Due to the growing prevalence of renewable but more volatile energy sources like wind and solar,¹ the requirement for energy storage media with high capacity and low cost is greater than ever. One such storage medium is the lithium-ion battery, which is widespread as it provides enough capacity per weight and volume to effectively power everything from mobile phones to cars.^2,3 However, lithium-ion batteries are inherently dependent on lithium for their production, which, while not particularly rare in the Earth’s crust (≈20–70 ppm),⁴ still constitutes a significant source of issues since only few countries like Chile, Australia, and China currently dominate the production.⁵ Moreover, the price underwent significant fluctuations in the past (e.g., rise of 1500% for Li₂CO₃ between 2020 and 2022),⁶ and the mining and refining process causes significant environmental and human rights issues.⁷ Hence, a new field of battery technology has arisen that focuses on using sodium instead of lithium,^8,9 which is abundant and readily available in rock salt deposits and seawater.¹⁰ Another drawback of the standard lithium ion battery is its liquid or gel electrolyte, which creates issues regarding flammability and the accessible voltage window.¹¹⁻¹³ Solid electrolytes are a potential way of addressing these problems,¹⁴⁻²¹ and one such candidate for sodium-based solid-state batteries, NaAlCl₄, is the focus of this work.

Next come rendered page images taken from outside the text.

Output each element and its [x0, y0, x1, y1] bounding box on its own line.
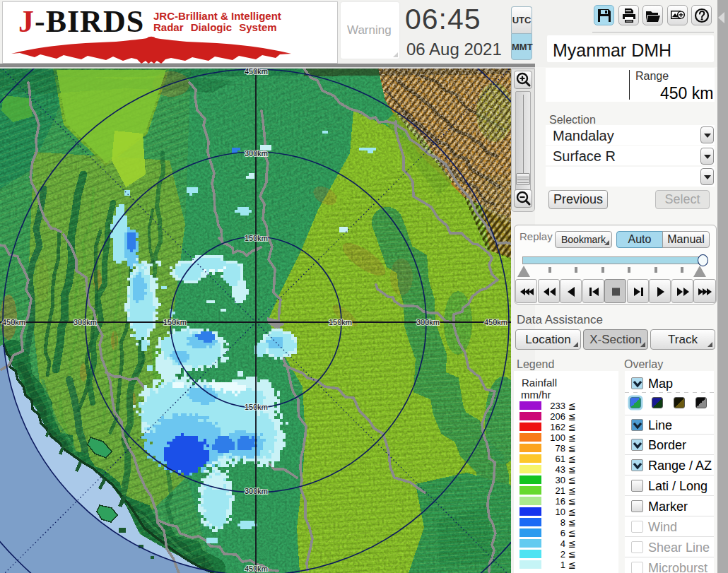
svg-text:450km: 450km [245, 565, 268, 573]
svg-text:450km: 450km [245, 69, 268, 76]
svg-text:300km: 300km [74, 318, 97, 326]
svg-text:150km: 150km [245, 234, 268, 242]
svg-text:300km: 300km [416, 318, 440, 326]
svg-text:300km: 300km [245, 487, 268, 495]
svg-text:450km: 450km [484, 318, 507, 326]
svg-text:300km: 300km [245, 149, 268, 158]
svg-text:450km: 450km [2, 318, 25, 326]
svg-text:150km: 150km [245, 403, 268, 411]
svg-text:150km: 150km [163, 318, 187, 326]
svg-text:150km: 150km [329, 318, 352, 326]
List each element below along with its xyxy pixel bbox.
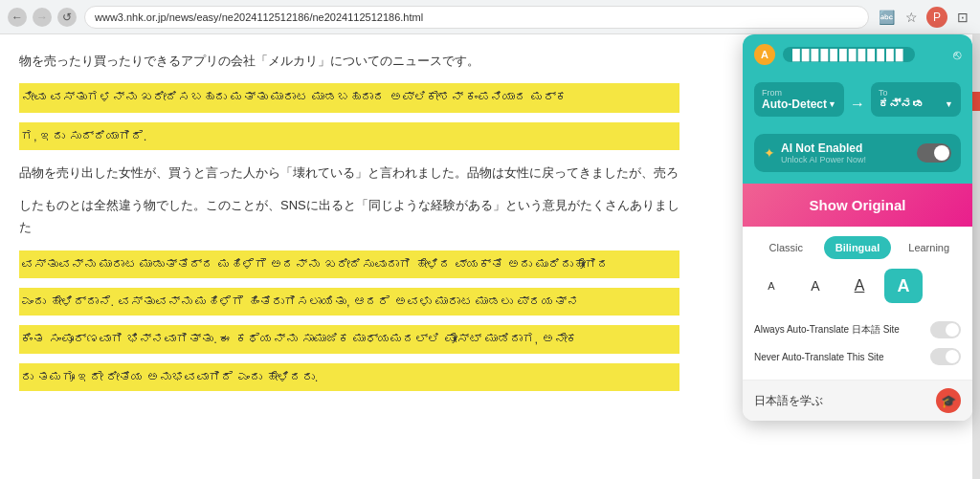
bottom-jp-button[interactable]: 🎓 — [936, 388, 961, 413]
from-value: Auto-Detect ▼ — [762, 98, 836, 111]
right-sidebar — [972, 34, 980, 479]
ai-section: ✦ AI Not Enabled Unlock AI Power Now! — [743, 126, 972, 184]
font-size-medium[interactable]: A — [796, 269, 835, 303]
forward-button[interactable]: → — [33, 8, 52, 27]
from-language-box[interactable]: From Auto-Detect ▼ — [754, 82, 844, 117]
never-translate-label: Never Auto-Translate This Site — [754, 352, 884, 362]
url-text: www3.nhk.or.jp/news/easy/ne20241125​1218… — [95, 11, 423, 23]
never-translate-toggle[interactable] — [930, 348, 961, 365]
show-original-button[interactable]: Show Original — [743, 184, 972, 227]
intro-japanese: 物を売ったり買ったりできるアプリの会社「メルカリ」についてのニュースです。 — [19, 50, 679, 72]
kannada-highlight-2: ಗ, ಇದು ಸುದ್ದಿಯಾಗಿದೆ. — [19, 122, 679, 150]
from-chevron-icon: ▼ — [828, 99, 836, 109]
font-a-large-label: A — [855, 277, 865, 294]
font-a-xl-label: A — [898, 276, 910, 296]
share-icon[interactable]: ⎋ — [953, 47, 961, 62]
language-row: From Auto-Detect ▼ → To ಕನ್ನಡ ▼ — [743, 75, 972, 126]
to-chevron-icon: ▼ — [945, 99, 953, 109]
tab-learning[interactable]: Learning — [895, 236, 963, 259]
always-translate-toggle[interactable] — [930, 321, 961, 338]
always-translate-knob — [946, 323, 959, 337]
font-size-large[interactable]: A — [840, 269, 879, 303]
always-translate-row: Always Auto-Translate 日本語 Site — [754, 316, 961, 343]
font-size-row: A A A A — [743, 265, 972, 311]
kannada-highlight-6: ರು ತಮಗೂ ಇದೇ ರೀತಿಯ ಅನುಭವವಾಗಿದೆ ಎಂದು ಹೇಳಿದ… — [19, 363, 679, 391]
never-translate-knob — [946, 350, 959, 363]
font-a-small-label: A — [768, 280, 774, 292]
kannada-block-1: ನೀವು ವಸ್ತುಗಳನ್ನು ಖರೀದಿಸಬಹುದು ಮತ್ತು ಮಾರಾಟ… — [19, 83, 679, 150]
ai-row: ✦ AI Not Enabled Unlock AI Power Now! — [754, 134, 961, 172]
intro-block: 物を売ったり買ったりできるアプリの会社「メルカリ」についてのニュースです。 — [19, 50, 679, 72]
font-a-medium-label: A — [811, 278, 819, 294]
tab-bilingual[interactable]: Bilingual — [824, 236, 892, 259]
lang-direction-arrow: → — [850, 96, 865, 113]
kannada-highlight-5: ಕಿಂತ ಸಂಪೂರ್ಣವಾಗಿ ಭಿನ್ನವಾಗಿತ್ತು. ಈ ಕಥೆಯನ್… — [19, 325, 679, 353]
address-bar[interactable]: www3.nhk.or.jp/news/easy/ne20241125​1218… — [84, 6, 869, 29]
translation-popup: A ████████████ ⎋ From Auto-Detect ▼ → To… — [743, 34, 972, 421]
nav-controls: ← → ↺ — [8, 8, 77, 27]
font-size-small[interactable]: A — [752, 269, 791, 303]
user-name: ████████████ — [783, 47, 915, 62]
to-language-box[interactable]: To ಕನ್ನಡ ▼ — [871, 82, 961, 117]
sidebar-marker-1 — [972, 92, 980, 111]
never-translate-row: Never Auto-Translate This Site — [754, 343, 961, 370]
back-button[interactable]: ← — [8, 8, 27, 27]
to-label: To — [879, 88, 953, 98]
tab-classic[interactable]: Classic — [752, 236, 820, 259]
browser-toolbar: ← → ↺ www3.nhk.or.jp/news/easy/ne2024112… — [0, 0, 980, 34]
bottom-jp-section: 日本語を学ぶ 🎓 — [743, 380, 972, 421]
avatar: A — [754, 44, 775, 65]
kannada-highlight-3: ವಸ್ತುವನ್ನು ಮಾರಾಟ ಮಾಡುತ್ತಿದ್ದ ಮಹಿಳೆಗೆ ಅದನ… — [19, 250, 679, 278]
font-size-xlarge[interactable]: A — [884, 269, 923, 303]
settings-section: Always Auto-Translate 日本語 Site Never Aut… — [743, 311, 972, 380]
japanese-para-2: したものとは全然違う物でした。このことが、SNSに出ると「同じような経験がある」… — [19, 194, 679, 239]
bookmark-icon[interactable]: ☆ — [902, 8, 921, 27]
ai-info: ✦ AI Not Enabled Unlock AI Power Now! — [764, 142, 866, 164]
from-label: From — [762, 88, 836, 98]
popup-header-left: A ████████████ — [754, 44, 915, 65]
ai-title: AI Not Enabled — [781, 142, 866, 155]
ai-text: AI Not Enabled Unlock AI Power Now! — [781, 142, 866, 164]
reload-button[interactable]: ↺ — [57, 8, 77, 27]
browser-action-icons: 🔤 ☆ P ⊡ — [877, 7, 972, 28]
ai-star-icon: ✦ — [764, 145, 775, 161]
popup-header: A ████████████ ⎋ — [743, 34, 972, 75]
profile-icon[interactable]: P — [926, 7, 947, 28]
kannada-highlight-1: ನೀವು ವಸ್ತುಗಳನ್ನು ಖರೀದಿಸಬಹುದು ಮತ್ತು ಮಾರಾಟ… — [19, 83, 679, 113]
always-translate-label: Always Auto-Translate 日本語 Site — [754, 323, 900, 337]
japanese-para-1: 品物を売り出した女性が、買うと言った人から「壊れている」と言われました。品物は女… — [19, 162, 679, 184]
japanese-block-1: 品物を売り出した女性が、買うと言った人から「壊れている」と言われました。品物は女… — [19, 162, 679, 238]
ai-toggle[interactable] — [917, 143, 951, 163]
toggle-knob — [934, 145, 949, 161]
extension-icon[interactable]: ⊡ — [953, 8, 972, 27]
ai-subtitle: Unlock AI Power Now! — [781, 155, 866, 164]
translate-icon[interactable]: 🔤 — [877, 8, 896, 27]
kannada-highlight-4: ಎಂದು ಹೇಳಿದ್ದಾನೆ. ವಸ್ತುವನ್ನು ಮಹಿಳೆಗೆ ಹಿಂತ… — [19, 288, 679, 316]
bottom-jp-text: 日本語を学ぶ — [754, 393, 823, 409]
to-value: ಕನ್ನಡ ▼ — [879, 98, 953, 111]
page-content: 物を売ったり買ったりできるアプリの会社「メルカリ」についてのニュースです。 ನೀ… — [0, 34, 699, 479]
kannada-block-2: ವಸ್ತುವನ್ನು ಮಾರಾಟ ಮಾಡುತ್ತಿದ್ದ ಮಹಿಳೆಗೆ ಅದನ… — [19, 250, 679, 392]
mode-tabs: Classic Bilingual Learning — [743, 227, 972, 265]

Due to this material’s relatively low melting point of 426 K,²² it has already found use as a liquid electrolyte in synthesis²³ and high temperature sodium–nickel chloride batteries (also called ZEBRA batteries).²⁴ Its electronic conductivity is very low at room temperature (1.2 × 10^–10 S cm^–1), and it is stable up to a voltage of 4 V against Na/Na⁺, which allowed the demonstration of its use as catholyte in Na-based solid state batteries.²⁵ However, the ionic conductivity of NaAlCl₄ is about 3.9 × 10^–6 S cm^–1 at room temperature (RT), which is acceptable, yet 3 orders of magnitude below superconducting solid-state electrolytes such as NASICON, sulfides, and antiperovskites.²¹

One possible method to enhance the ionic conductivity is the introduction of defects or dopants, the latter of which is the focus of this work. Substitutional elements can, for example, create vacancies that are paramount for ionic conductivity (especially if the migration is vacancy-mediated); can modify the crystal structure, thereby reducing the activation barriers for diffusion; or can increase the density of charge carriers, hence directly increasing conductivity, as proven for various lithium- and sodium-based solid electrolytes.²⁶⁻²⁹

Employing density functional theory (DFT) on the generalized gradient approximation (GGA) level, we investigate the elements Ag, K, Mg, Ca, Sr, Ba, Sc, Y, La, Zn, and Ga regarding their suitability as substitutes for either Na or Al in NaAlCl₄. These choices comprise some that are interesting for applications in batteries and some that are explored at a more fundamental level. In the first section, we assess the general viability of various substituting ions for NaAlCl₄. Second, we examine how the calculation of vibrational thermodynamics can be accelerated by utilizing a force field trained with a machine learning (ML) methodology, as ML has already proven itself as an effective tool for assisting quantum chemical research for chemical space exploration.^30,31 After that, we discuss in more detail the stability of three isovalent substitutions, K⁺ and Ag⁺ for Na⁺ and Ga³⁺ for Al³⁺, as well as the competing substitutions into the corresponding ternary chlorides KAlCl₄, AgAlCl₄, and NaGaCl₄. Finally, we explore the effect of a specific and promising aliovalent substitution, namely, using Zn²⁺ as a substitute for Al³⁺ in NaAlCl₄, and the corresponding substitution of Al³⁺ in Na₂ZnCl₄.

Computational Details

All calculations were performed with the plane-wave program package VASP³²⁻³⁴ and PAW pseudopotentials.³⁵ A cutoff energy of 520 eV was used for PBE³⁶ in accordance with the parameters employed by the Materials Project.³⁷ The coordination of all calculations was done with the pymatgen Python package.³⁸ The DFT-D3 dispersion correction³⁹ with the Becke–Johnson damping⁴⁰ was used in all calculations. The -point density was determined via a convergence of the KSPACING parameter in VASP to within 5 meV and adjusted accordingly for all supercells. In the production runs, structures were considered converged if the highest normed atomic force was lower than 0.003 eV/Å and the energy convergence of the SCF was lower than 1 × 10^–7 eV to guarantee reasonably tight convergence for the phonon calculations with Phonopy.^41,42 Additionally, the number of grid points for the FFT grid was raised to 12 Å^–1l, where l corresponds to one of the lattice constants a, b, or c, to improve the accuracy of the phonon calculations and avoid artificial imaginary modes. The optimization of doped structures was done with the default energy convergence of VASP of 1 × 10^–4 eV, force convergence at 0.01 eV/Å, and the default -point grid density determined by pymatgen.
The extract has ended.